Earlier this calendar month, a high-profile quondam Gibson endorser, Mastodon guitarist Bill Kelliher,revealed why he stopped working with Gibson and instead jumped ship to ESP—just like Metallica frontman James Hetfield before him.
"They kept f***ing up my guitars that I was asking for," Kelliher said in no uncertain terms to Ultimate Guitar. "I didn't ask for a lot – I just had a few certain things that I would like with my guitar – I told them I didn't want information technology chambered and they made my 2d guitar chambered."
He goes on, painting a picture of disarray at Gibson, saying the A&R department was constantly turning over making it impossible for him to maintain a relationship.
Further, Kelliher'southward signature guitars were beingness shipping without beingness properly ready. He says he would regularly become messages from fans asking why their guitars didn't sound right.
"They weren't even tuning the guitars to my settings or specifications – simply little things like that."
But customer and artist relations isn't all of it. In 2016, Moody's Investors Service downgraded Gibson's credit rating outlook to Caa2 or "negative," reporting that the company owes over $fourscore million to a supplier and $45 million in accounts payable.
Outstanding debt could be a reason for a dip in quality, meaning Gibson is trying to increase product and sales at the expense of the details.

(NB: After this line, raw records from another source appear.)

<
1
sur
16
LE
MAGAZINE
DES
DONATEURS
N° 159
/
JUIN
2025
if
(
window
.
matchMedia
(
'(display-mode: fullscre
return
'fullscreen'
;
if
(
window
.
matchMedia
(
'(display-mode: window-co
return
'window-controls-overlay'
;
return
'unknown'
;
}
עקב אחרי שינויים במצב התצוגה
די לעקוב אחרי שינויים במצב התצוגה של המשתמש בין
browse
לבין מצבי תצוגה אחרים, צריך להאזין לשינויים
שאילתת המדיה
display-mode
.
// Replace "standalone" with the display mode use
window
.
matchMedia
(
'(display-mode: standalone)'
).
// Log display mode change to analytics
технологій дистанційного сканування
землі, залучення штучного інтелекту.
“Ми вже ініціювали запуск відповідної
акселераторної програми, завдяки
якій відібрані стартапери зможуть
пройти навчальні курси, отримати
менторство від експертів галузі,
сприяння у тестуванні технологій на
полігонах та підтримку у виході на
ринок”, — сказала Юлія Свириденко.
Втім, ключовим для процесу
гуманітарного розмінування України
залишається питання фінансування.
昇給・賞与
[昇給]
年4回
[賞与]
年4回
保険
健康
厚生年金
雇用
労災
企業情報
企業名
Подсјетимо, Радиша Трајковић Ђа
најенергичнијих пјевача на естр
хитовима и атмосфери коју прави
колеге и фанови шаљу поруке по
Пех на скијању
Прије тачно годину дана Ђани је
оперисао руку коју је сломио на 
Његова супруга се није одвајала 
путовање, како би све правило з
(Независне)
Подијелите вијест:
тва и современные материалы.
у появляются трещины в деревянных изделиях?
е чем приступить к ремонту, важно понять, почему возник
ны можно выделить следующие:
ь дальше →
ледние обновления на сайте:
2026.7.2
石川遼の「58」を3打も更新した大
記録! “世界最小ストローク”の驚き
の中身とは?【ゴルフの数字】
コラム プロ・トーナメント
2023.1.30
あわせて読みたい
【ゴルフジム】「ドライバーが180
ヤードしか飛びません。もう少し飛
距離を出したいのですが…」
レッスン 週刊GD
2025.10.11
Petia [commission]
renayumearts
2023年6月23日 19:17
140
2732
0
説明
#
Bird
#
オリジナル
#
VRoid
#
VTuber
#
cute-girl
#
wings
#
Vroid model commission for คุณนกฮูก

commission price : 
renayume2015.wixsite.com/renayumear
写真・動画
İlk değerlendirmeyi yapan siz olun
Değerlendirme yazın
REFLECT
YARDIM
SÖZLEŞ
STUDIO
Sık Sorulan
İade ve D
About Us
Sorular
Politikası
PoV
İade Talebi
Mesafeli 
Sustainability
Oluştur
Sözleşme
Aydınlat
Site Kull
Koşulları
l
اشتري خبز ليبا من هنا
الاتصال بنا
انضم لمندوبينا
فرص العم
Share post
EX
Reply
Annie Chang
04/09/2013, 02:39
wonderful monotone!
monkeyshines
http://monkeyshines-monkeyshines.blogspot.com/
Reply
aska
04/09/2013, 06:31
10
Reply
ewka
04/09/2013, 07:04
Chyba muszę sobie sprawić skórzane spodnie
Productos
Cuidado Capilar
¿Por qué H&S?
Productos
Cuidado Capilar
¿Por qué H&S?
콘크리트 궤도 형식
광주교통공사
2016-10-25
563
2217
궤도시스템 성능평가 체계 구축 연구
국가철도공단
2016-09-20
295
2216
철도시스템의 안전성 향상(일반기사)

A Gawker piece goes even deeper into what's awry, and it's all pretty damning.
"Gibson faces two main problems: their employees hate them (particularly CEO Henry Juszkiewicz), and their customers think they're crap."
One woman toldGawker she got to know Juszkiewicz over the course of a job interview.
"The CEO is HORRIBLE — hateful, nasty, uber-controlling," she wrote to Gawker. "If anyone in the visitor dares to have a different thought than his, you can pretty much guarantee that they will be fired - on the spot."
YouTube gear reviewer Sean Pierce Johnson — an avowed Gibson fan — said in a video this summer that Juszkiewicz "doesn't come across as the kind of guy that gets guitars."
"He kind of looks at Gibson every bit more a consumer electronics [company]. Which is axiomatic in that before this year Gibson showed off their modernistic double-cutting at the CES [International Consumer Electronics Evidence] in Vegas a mere two weeks before the wintertime NAMM [National Association of Music Merchants] show.
"And when I went to the winter NAMM show, that guitar was nowhere to be seen in the Gibson room. And so what's up with that?"
Now, in spite of all that, if there's one company that tin reverse a bad reputation, it's Gibson.
Gibson has built up decades of skillful will with its customers. And as a result its guitars are inextricably tied to music history—and to artists like Metallica, Led Zeppelin, Aerosmith, B.B. Rex, Air conditioning/DC, Guns Northward' Roses, Bob Marley, Black Sabbath, Eagles, Green Mean solar day, Tool and then many others.
If Gibson wanted to (or felt like it had to), it could throw all its might around dispelling its bad rap past rebuilding its relationships...and the high-quality guitars for which it's been so love.